Proprietária de uma banca de jornais no centro de Cidade Ocidental, Maria Joana Gomes, de 59 anos, lamenta não ter um jornal diário local para oferecer à clientela.
Maria Joana diz que os meios de informação mais usados pela população são o WhatApp, o Facebook e o boca-a-boca.
“O vazio de informação qualificada é gritante. Não sei se há desinteresse de investidores em comunicação ou da população, porque a maioria passa os dias em Brasília e só está aqui à noite e finais de semana,” resume a promotora Marizza Fabiani Maggioli. “As notícias veiculadas nas redes sociais se resumem a fofocas, ou são apurações equivocadas ou imaturas, sem investigação e com pré-julgamentos.”
O Grito
Há um jornal impresso gratuito na cidade chamado “O Grito” com tiragem de 3 mil a 5 mil exemplares. Segundo seu proprietário, Divino Alves, o jornal circulou mensalmente no último ano, mas houve períodos em que foi quinzenal e outros em que foi bimestral.
Em entrevista ao Observatório da Imprensa, Alves se declarou aliado do prefeito Fábio Correa, eleito pelo PRTB e que migrou posteriormente para o PSDB.
“A dificuldade de se fazer um jornal sem recursos próprios é ficar preso à prefeitura,” diz.
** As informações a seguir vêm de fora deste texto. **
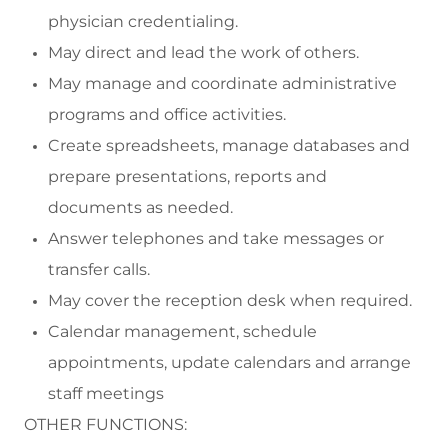
physician credentialing.
May direct and lead the work of others.
May m
anage and coordinate administrative
programs and office activities.
C
reate spreadsheets, manage
databases
and
prepare presentations, reports and
documents
as needed
.
Answer telephones and take messages or
transfer calls.
May cover the reception desk when
required
.
Calendar management, s
chedule
appointments
,
update cal
endars and arrange
staff meetings
OTHER FUNCTIONS:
Se você é da situação, não pode mostrar o lado ruim do governo, porque te cortam logo. Querendo ou não você fica preso.”
A teia do WhatsApp
A página Radar Ocidental, no Facebook, é apontada pelos moradores como a principal fonte de notícias da cidade. Criada em 2017 pelo amazonense Wendel Gomes, tem 48.903 seguidores (70% da população), além de cinco grupos no WhatsApp que somam 1.280 participantes.
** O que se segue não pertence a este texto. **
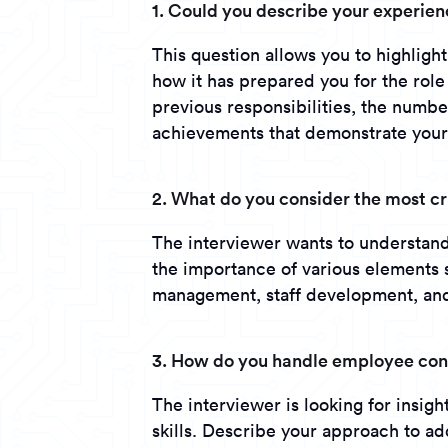
1. Could you describe your experie
This question allows you to highlight
how it has prepared you for the role
previous responsibilities, the numb
achievements that demonstrate your
2. What do you consider the most c
The interviewer wants to understand 
the importance of various elements 
management, staff development, and
3. How do you handle employee conf
The interviewer is looking for insig
skills. Describe your approach to a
Wendel, assim como Divino, não faz cobertura imparcial dos fatos. Nossa reportagem o acompanhou em uma apuração sobre buraco nas ruas.
“O Radar se diz neutro, mas só ouve quem é de oposição e não publica a versão da prefeitura sobre os fatos,” retrucou o secretário de Comunicação do município, Marcos Wilson dos Santos.
Wendel tem seguidores em todas as faixas da população e entre os comerciantes que usam a página para divulgar suas promoções.
Na ausência da imprensa local, a população usa as redes sociais para compartilhar notícias, reclamar das falhas nos serviços públicos, cobrar providências da prefeitura, organizar protestos e festas comunitárias. Os grupos proliferam também na área rural do município.
O pernambucano Norberto Oliveira Gonzaga, de 57, técnico em reparo de fogões, e o maranhense Nivaldo Júnior, de 42 anos, segurança em uma empresa privada, passam o dia com o olho grudado no celular. Ambos moram no centro de Cidade Ocidental e são ativos nas redes sociais.
Norberto integra um grupo de 180 pessoas no WhatsApp. Sua família deixou o Nordeste quando ainda era menino e se instalou no Gama, na periferia do Distrito Federal.
Para o instalador de TV a cabo Hugo Santos, de 35 anos, falta informação sobre as condições de segurança. “Não tenho como saber se uma rua é perigosa ou não,” diz. “Minha impressão é de que a violência diminuiu, porque ouço menos reclamações sobre assaltos. Mas é apenas intuitivo.”
Propaganda oficial
O WhatsApp também é usado pela prefeitura para enviar releases e vídeos institucionais à população. Um exemplo são as transmissões da Hora Cívica instituída pelo prefeito, realizada às segundas-feiras em frente à prefeitura, com a presença dos secretários e banda de música, quando ele anuncia os atos programados para a semana.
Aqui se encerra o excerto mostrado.